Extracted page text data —
========================

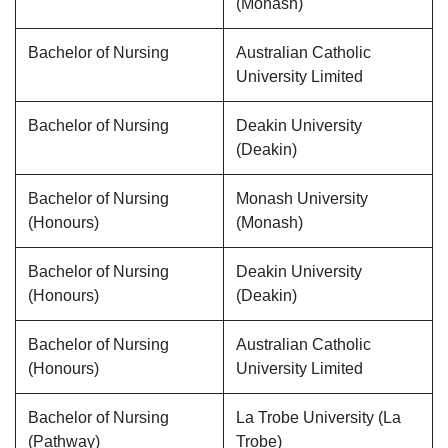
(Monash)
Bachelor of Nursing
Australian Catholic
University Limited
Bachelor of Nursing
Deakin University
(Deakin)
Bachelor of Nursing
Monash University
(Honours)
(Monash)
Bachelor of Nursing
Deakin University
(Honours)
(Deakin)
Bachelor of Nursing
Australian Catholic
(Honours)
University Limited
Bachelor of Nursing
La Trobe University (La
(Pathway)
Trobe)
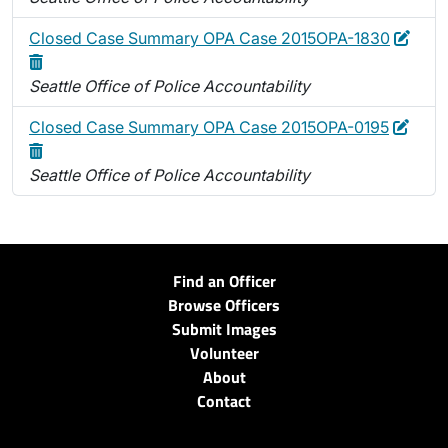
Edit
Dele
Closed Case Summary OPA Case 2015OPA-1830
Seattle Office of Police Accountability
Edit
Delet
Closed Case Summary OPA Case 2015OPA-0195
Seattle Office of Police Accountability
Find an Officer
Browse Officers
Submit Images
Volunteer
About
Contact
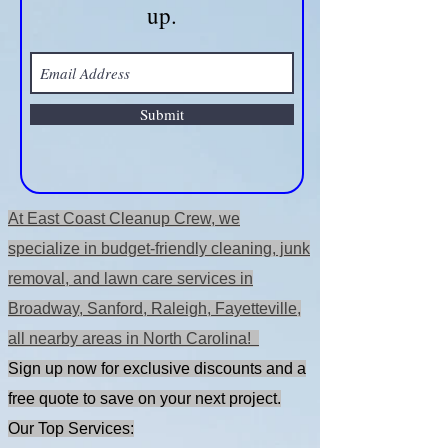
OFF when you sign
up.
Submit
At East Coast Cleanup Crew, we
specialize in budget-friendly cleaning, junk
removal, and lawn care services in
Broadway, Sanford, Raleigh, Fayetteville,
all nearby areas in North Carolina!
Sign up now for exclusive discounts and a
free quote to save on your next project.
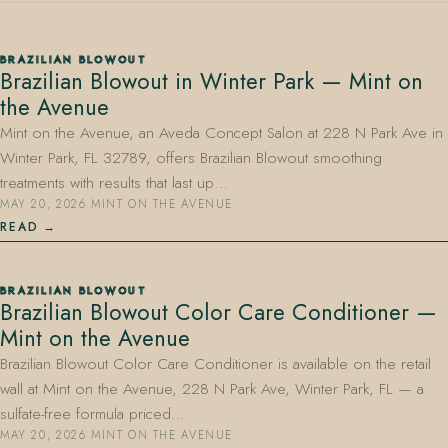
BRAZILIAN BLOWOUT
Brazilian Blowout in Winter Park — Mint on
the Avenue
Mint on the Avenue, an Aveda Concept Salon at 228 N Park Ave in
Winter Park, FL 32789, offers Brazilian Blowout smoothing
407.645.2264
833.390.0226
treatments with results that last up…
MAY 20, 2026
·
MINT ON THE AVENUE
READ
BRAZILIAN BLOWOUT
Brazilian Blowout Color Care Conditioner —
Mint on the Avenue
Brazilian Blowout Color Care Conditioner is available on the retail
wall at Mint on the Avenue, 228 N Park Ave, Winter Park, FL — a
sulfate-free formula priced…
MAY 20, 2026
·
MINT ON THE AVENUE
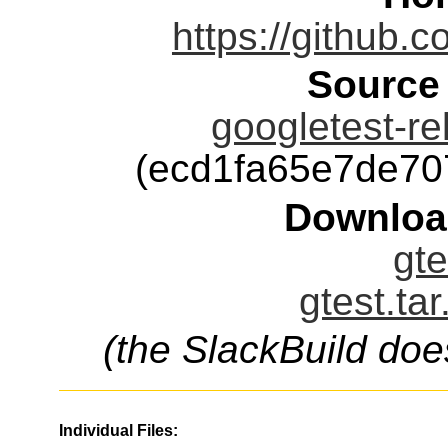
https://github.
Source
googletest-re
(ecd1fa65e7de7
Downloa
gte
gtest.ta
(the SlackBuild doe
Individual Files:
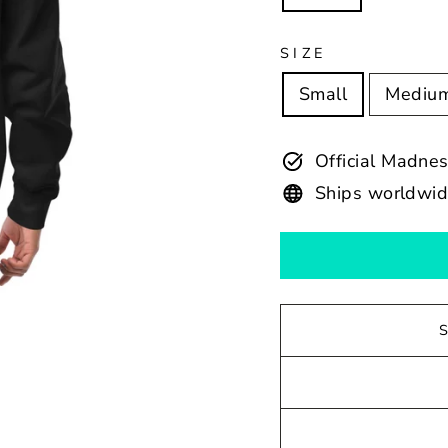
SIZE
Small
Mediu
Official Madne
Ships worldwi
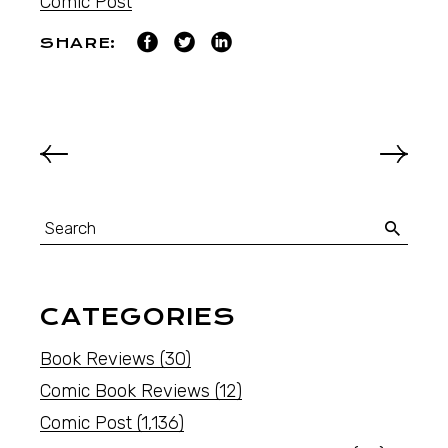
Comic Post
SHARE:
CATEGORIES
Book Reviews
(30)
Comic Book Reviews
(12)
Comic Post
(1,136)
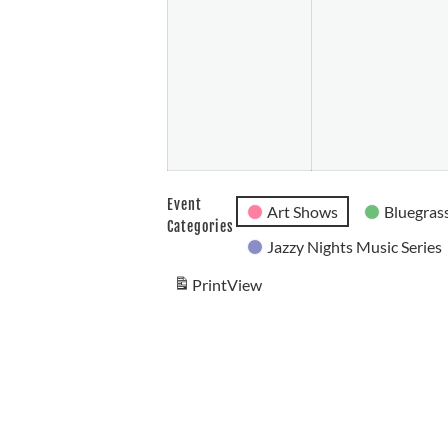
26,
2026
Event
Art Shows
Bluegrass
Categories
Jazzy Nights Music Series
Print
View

========================

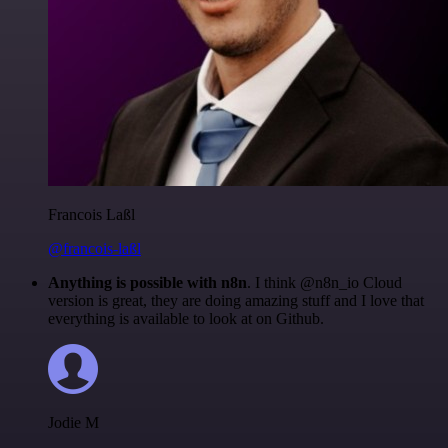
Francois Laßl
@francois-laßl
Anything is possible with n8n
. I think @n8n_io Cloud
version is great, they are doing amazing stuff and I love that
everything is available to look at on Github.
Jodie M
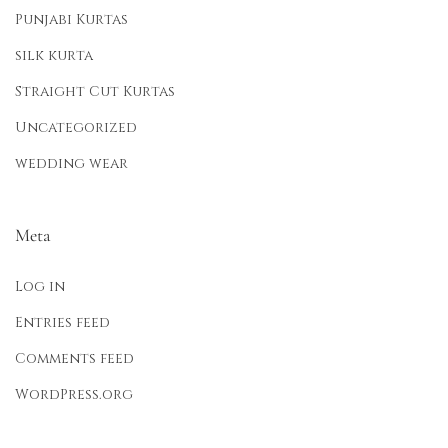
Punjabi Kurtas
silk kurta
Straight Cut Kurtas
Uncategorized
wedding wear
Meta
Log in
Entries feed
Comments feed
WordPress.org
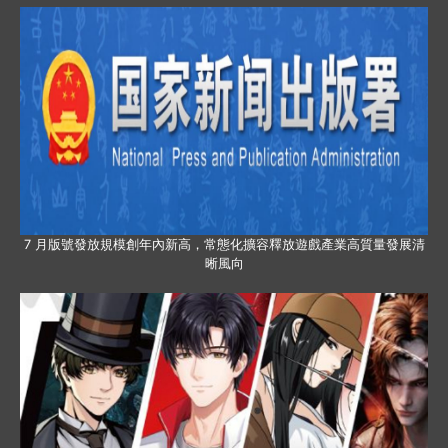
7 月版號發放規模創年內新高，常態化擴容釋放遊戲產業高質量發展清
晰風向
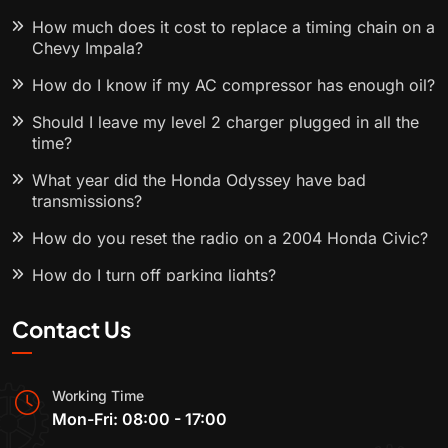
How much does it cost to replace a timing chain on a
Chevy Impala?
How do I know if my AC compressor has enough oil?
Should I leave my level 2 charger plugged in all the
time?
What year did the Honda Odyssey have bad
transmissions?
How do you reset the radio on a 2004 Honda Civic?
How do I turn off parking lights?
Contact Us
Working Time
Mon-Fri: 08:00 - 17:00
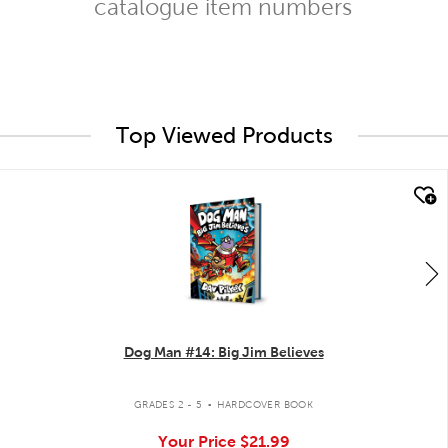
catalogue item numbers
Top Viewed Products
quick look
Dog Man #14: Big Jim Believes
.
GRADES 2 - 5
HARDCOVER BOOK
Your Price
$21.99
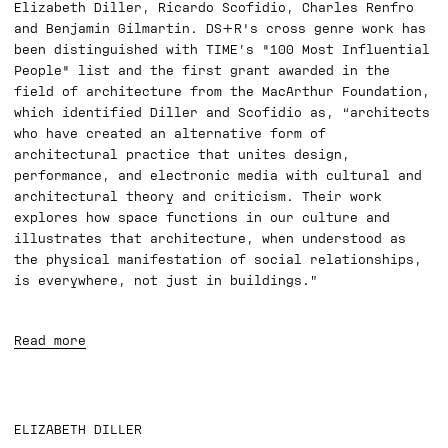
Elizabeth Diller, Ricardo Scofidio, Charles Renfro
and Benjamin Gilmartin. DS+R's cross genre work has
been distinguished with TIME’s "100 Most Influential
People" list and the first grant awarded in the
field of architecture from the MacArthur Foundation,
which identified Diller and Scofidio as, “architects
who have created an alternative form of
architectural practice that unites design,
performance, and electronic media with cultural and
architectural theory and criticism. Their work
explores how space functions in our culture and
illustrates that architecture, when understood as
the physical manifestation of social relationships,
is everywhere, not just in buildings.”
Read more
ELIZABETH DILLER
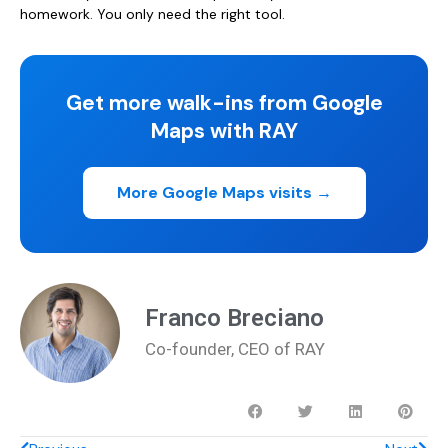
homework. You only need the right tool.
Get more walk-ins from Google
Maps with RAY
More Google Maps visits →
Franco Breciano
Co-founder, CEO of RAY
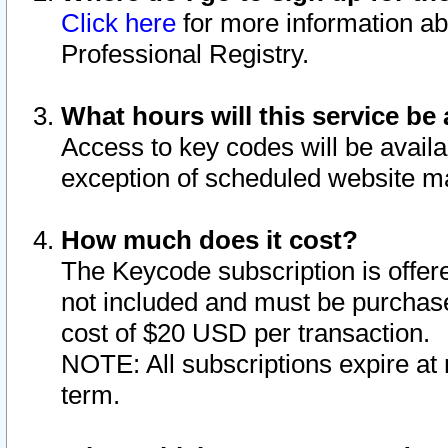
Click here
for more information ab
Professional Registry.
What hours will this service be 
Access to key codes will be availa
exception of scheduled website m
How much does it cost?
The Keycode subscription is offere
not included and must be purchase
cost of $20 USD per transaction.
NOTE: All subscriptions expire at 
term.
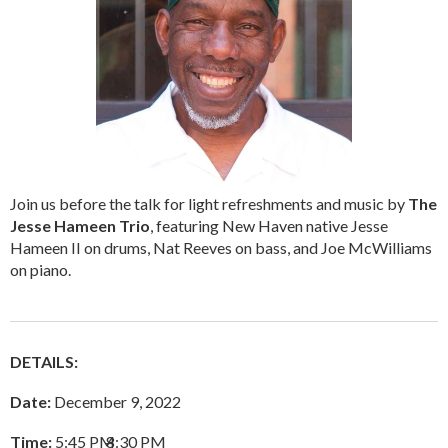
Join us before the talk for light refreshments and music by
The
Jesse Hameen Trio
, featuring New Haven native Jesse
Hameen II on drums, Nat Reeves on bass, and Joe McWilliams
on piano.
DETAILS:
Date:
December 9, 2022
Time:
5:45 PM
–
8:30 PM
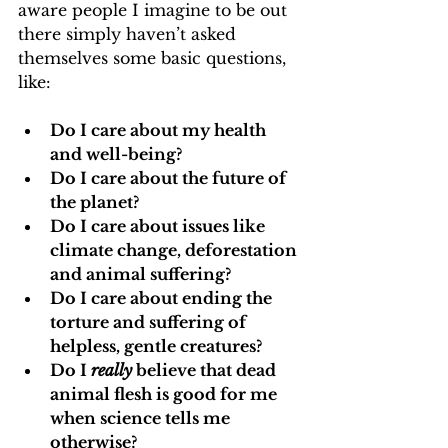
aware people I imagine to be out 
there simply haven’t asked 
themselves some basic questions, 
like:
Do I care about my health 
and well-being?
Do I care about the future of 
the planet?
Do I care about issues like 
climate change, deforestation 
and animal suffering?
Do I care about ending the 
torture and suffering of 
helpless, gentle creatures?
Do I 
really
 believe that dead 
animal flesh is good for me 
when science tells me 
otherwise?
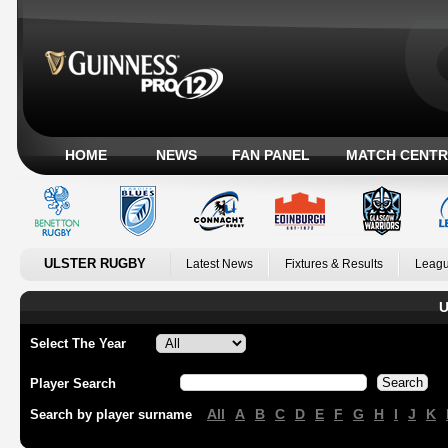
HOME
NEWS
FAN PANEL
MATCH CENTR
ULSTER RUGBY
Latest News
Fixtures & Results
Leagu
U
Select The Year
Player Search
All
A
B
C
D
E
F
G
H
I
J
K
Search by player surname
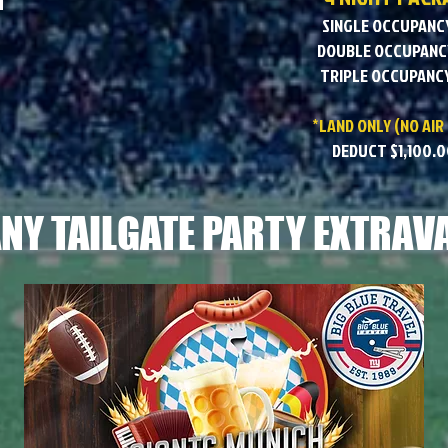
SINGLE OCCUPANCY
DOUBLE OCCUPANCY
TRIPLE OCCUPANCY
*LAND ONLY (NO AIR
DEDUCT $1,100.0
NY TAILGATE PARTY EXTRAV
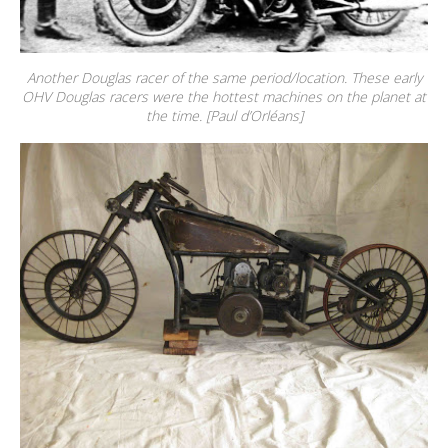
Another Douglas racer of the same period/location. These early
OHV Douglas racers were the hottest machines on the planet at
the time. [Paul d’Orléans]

========================

What you are asked to do —
Wherever the string "Winter" shows up in a line of the records, count that line once. Report the total alone.

Solution to this task —
3